#### Work instruction
Type the entries out again exactly as they read, but leave every picture behind.

#### The input

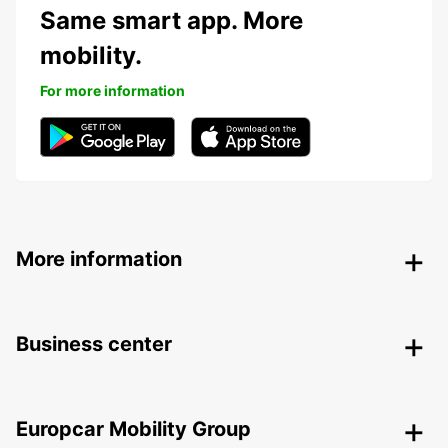
Same smart app. More
mobility.
For more information
More information
Business center
Europcar Mobility Group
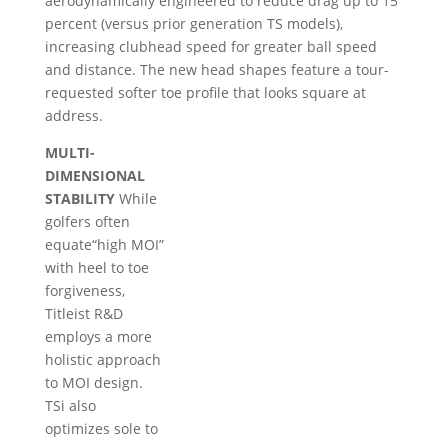
aerodynamically engineered to reduce drag up to 15
percent (versus prior generation TS models),
increasing clubhead speed for greater ball speed
and distance. The new head shapes feature a tour-
requested softer toe profile that looks square at
address.
MULTI-
DIMENSIONAL
STABILITY
While
golfers often
equate“high MOI”
with heel to toe
forgiveness,
Titleist R&D
employs a more
holistic approach
to MOI design.
TSi also
optimizes sole to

#### Answer box
Same smart app. More
mobility.
For more information
More information
Business center
Europcar Mobility Group
aerodynamically engineered to reduce drag up to 15
percent (versus prior generation TS models),
increasing clubhead speed for greater ball speed
and distance. The new head shapes feature a tour-
requested softer toe profile that looks square at
address.
MULTI-
DIMENSIONAL
STABILITY
While
golfers often
equate“high MOI”
with heel to toe
forgiveness,
Titleist R&D
employs a more
holistic approach
to MOI design.
TSi also
optimizes sole to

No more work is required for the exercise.